Eu não posso desmerecer o bem que os remédios me fazem, mesmo que os efeitos colaterais às vezes saiam do meu controle. Poucas coisas no meu dia-a-dia são tão ruins e me deixam tão mal quanto ficar sem remédio. Um dia sem me medicar não é só um dia me sentindo triste. É um dia em que eu provavelmente vou ficar o dia todo na cama, sentindo dores psicossomáticas no corpo e pensando em coisas horríveis. E por mais que tenha sido frustrante não conseguir jogar, eu ainda faço o uso de medicação e entendo toda essa experiência como algo que me fez crescer e entender um pouco mais do meu corpo e da minha mente.

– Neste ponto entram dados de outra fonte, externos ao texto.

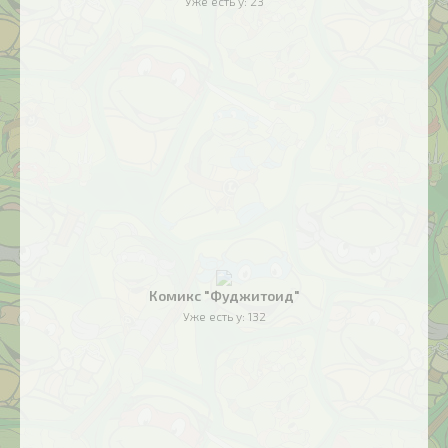
Уже есть у:
23
Комикс "Фуджитоид"
Уже есть у:
132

Por isso, quando descobri que a causa da minha visão acinzentada era um dos efeitos colaterais do meu remédio, além de um efeito psicossomático, não fiquei brava, nem tive crises. Diminui com minha médica minha dose até que o remédio fizesse efeito, mas as cores dessaturadas não gritassem com meus olhos. E conversei com a minha psicanalista sobre essa experiência toda, com a promessa de que aos poucos eu faria tudo voltar à sua paleta de cores original.

Estou feliz com as cores do meu mundo e comigo. Sei que não vou ser a melhor jogadora do mundo, mas qual o problema disso? Naquele dia, voltei pra casa com vontade de jogar Dark Souls.